Tue. Jan 18th, 2022

The internet has a long memory. Our digital legacy consists of years of search requests, images and comments. American beginners want to turn that data into something more purposeful.

Silicon Valley’s version of immortality does not involve the transformation of brain waves into binary code, another topic of this New Year’s Lex column on blue sky thinking. Instead, new ventures like Ether9 and HereAfter are developing AI-powered services that use digital intelligence avatars. They will continue to interact with others even after the person on whom they are based is gone.

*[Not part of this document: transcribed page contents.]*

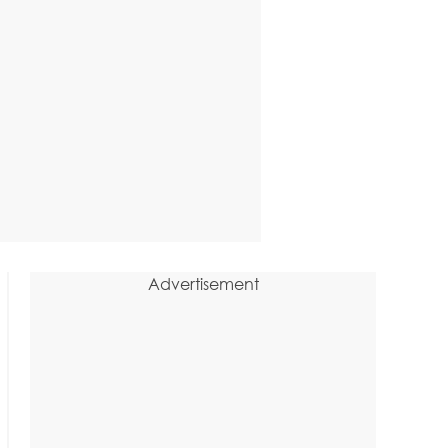
Advertisement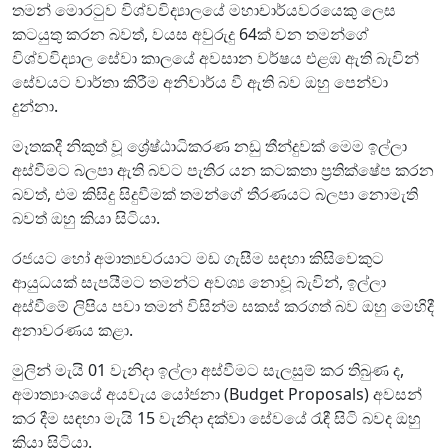
තමන් මොරටුව විශ්වවිද්‍යාලයේ මහාචාර්යවරයෙකු ලෙස
කටයුතු කරන බවත්, වයස අවුරුදු 64ක් වන තමන්ගේ
විශ්වවිද්‍යාල සේවා කාලයේ අවසාන වර්ෂය එළඹ ඇති බැවින්
සේවයට වාර්තා කිරීම අනිවාර්ය වී ඇති බව ඔහු පෙන්වා
දුන්නා.
මෑතකදී නිකුත් වූ ශ්‍රේෂ්ඨාධිකරණ නඩු තීන්දුවක් මෙම ඉල්ලා
අස්වීමට බලපා ඇති බවට පැතිර යන කටකතා ප්‍රතික්ෂේප කරන
බවත්, එම කිසිදු සිදුවීමක් තමන්ගේ තීරණයට බලපා නොමැති
බවත් ඔහු කියා සිටියා.
රජයට හෝ අමාත්‍යවරයාට මඩ ගැසීම සඳහා කිසිවෙකුට
ආයුධයක් සැපයීමට තමන්ට අවශ්‍ය නොවූ බැවින්, ඉල්ලා
අස්වීමේ ලිපිය පවා තමන් විසින්ම සකස් කරගත් බව ඔහු මෙහිදී
අනාවරණය කළා.
මුලින් මැයි 01 වැනිදා ඉල්ලා අස්වීමට සැලසුම් කර තිබුණ ද,
අමාත්‍යාංශයේ අයවැය යෝජනා (Budget Proposals) අවසන්
කර දීම සඳහා මැයි 15 වැනිදා දක්වා සේවයේ රැඳී සිටි බවද ඔහු
කියා සිටියා.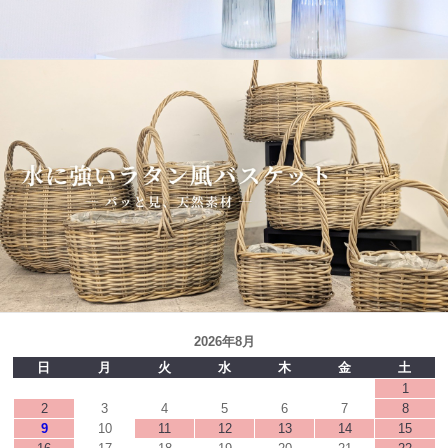
2026年8月
日
月
火
水
木
金
土
1
2
3
4
5
6
7
8
9
10
11
12
13
14
15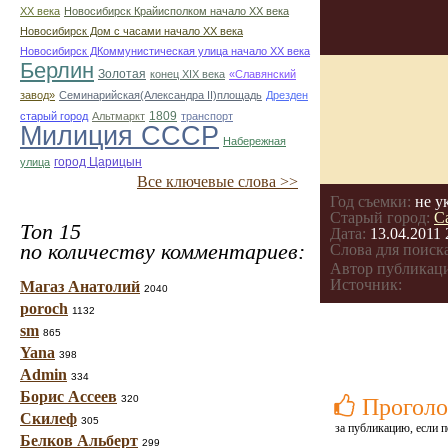
ХХ века
Новосибирск Крайисполком начало ХХ века
Новосибирск Дом с часами начало ХХ века
Новосибирск ДКоммунистическая улица начало ХХ века
Берлин
Золотая
конец ХІХ века
«Славянский
завод»
Семинарийская(Александра II)площадь
Дрезден
1809
старый город
Альтмаркт
транспорт
Милиция СССР
Набережная
город Царицын
улица
Все ключевые слова >>
Год съемки:
не у
Старый город:
С
Топ 15
Дата:
13.04.2011 
по количеству комментариев:
Слова для поиска
Автор публикац
Источник:
Магаз Анатолий
2040
poroch
1132
sm
865
Yana
398
Admin
334
Борис Ассеев
320
Проголо
Скилеф
305
за публикацию, если п
Белков Альберт
299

Companies like Facebook and SafeBeyond already commemorate existing social media posts and digital assets. Eter9 intends to go a step further with a new social network that offers users a virtual self to build. This peer learns from your interactions and can then connect with the world as if you were present. After this, AI takes voice recordings and makes chatbots that can repeat someone’s conversation.

There are several possible medical and commercial applications for such technologies. Sonanties can create AI voices for those who cannot speak. JLL, the real estate services group, has partnered with Google to launch its own AI assistant called JiLL.

But practical applications increase rather than eliminate ethical concerns. The wealth of online data available means virtual personas can be created in theory without the say-so of the individual. This increases the risk of fraud. U.S. lawmakers have introduced a bill that would make the use of synthetic media known as deepfakes.

For now, the threat is limited by the clumsiness of the creations. Academics Maggi Savin-Baden and David Burden say online personas built today are unlikely to be confused with a still alive topic. Improvements in natural language processing and the ability to learn are required.

Even if compelling digital avatars become possible, the demand may not be high. Several beginners have invested in digital resurrections, but none have yet created a mainstream service. Technologists may simply discover that ordinary people are more reconciled to death than the natural outgrowth of life than some of Silicon Valley residents appear to be.

This is the last of five articles on blue sky thinking published by Lex today. Look out for the others in Lex online.